Все это проплыло в памяти Говорова за какие-то несколько минут, когда он сидел за столом, подперев голову руками. Стоявший за спиной полковник Тюньков, переминаясь с ноги на ногу, покашливая в кулак, ждал указания генерала.
— Вы читали это письмо? — не шелохнувшись спросил Говоров.
— Читал, товарищ генерал, потому и расценил, что мое обращение к вам по этому вопросу носит несколько личный характер.
— Кто еще, кроме вас, читал это письмо после того, как оно попало к вам в руки?
— Начальник особого отдела армии полковник Жмыхов, — ответил полковник.
— Кто дал ему это письмо? — в упор резко спросил командарм.

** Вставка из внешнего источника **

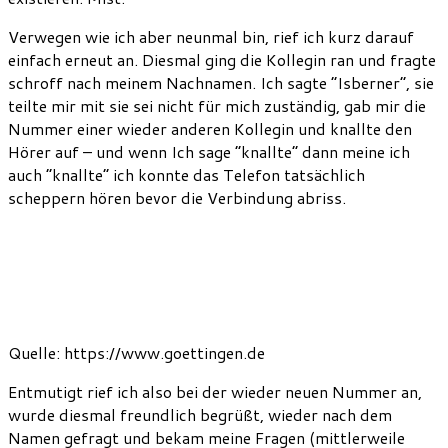
Verwegen wie ich aber neunmal bin, rief ich kurz darauf
einfach erneut an. Diesmal ging die Kollegin ran und fragte
schroff nach meinem Nachnamen. Ich sagte “Isberner”, sie
teilte mir mit sie sei nicht für mich zuständig, gab mir die
Nummer einer wieder anderen Kollegin und knallte den
Hörer auf – und wenn Ich sage “knallte” dann meine ich
auch “knallte” ich konnte das Telefon tatsächlich
scheppern hören bevor die Verbindung abriss.
Quelle: https://www.goettingen.de
Entmutigt rief ich also bei der wieder neuen Nummer an,
wurde diesmal freundlich begrüßt, wieder nach dem
Namen gefragt und bekam meine Fragen (mittlerweile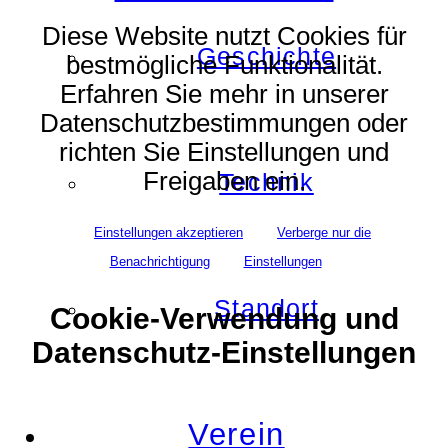
Diese Website nutzt Cookies für
Geschichte
bestmögliche Funktionalität.
Erfahren Sie mehr in unserer
Datenschutzbestimmungen oder
richten Sie Einstellungen und
Freigaben ein.
Technik
Einstellungen akzeptieren
Verberge nur die
Benachrichtigung
Einstellungen
Standort
Cookie-Verwendung und
Datenschutz-Einstellungen
Verein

— Я! — тоном неоспоримой правоты своего поступка ответил помощник начальника штаба.
— В этом была нужда?
— Но в тексте письма упоминается командарм Басаргин, который, как нам с вами известно, в тридцать седьмом году…
— Все ясно, можете не продолжать, полковник. — И все-таки Говоров не удержался от вопроса, который, скорее всего, относился к Тюнькову не как к штабному работнику, а как к человеку, который кроме своих служебных обязанностей в душе своей и в сознании должен сохранять такие черты человеческой личности, как честь, достоинство, совесть…
— Как вы оцениваете это письмо?
— Я с самого утра потерял покой, товарищ генерал. Ведь когда командарм Басаргин командовал округом, я служил в двадцать первом запасном полку помощником начальника штаба. С именем Басаргина еще в гражданскую войну связаны значительные успехи Красной Армии.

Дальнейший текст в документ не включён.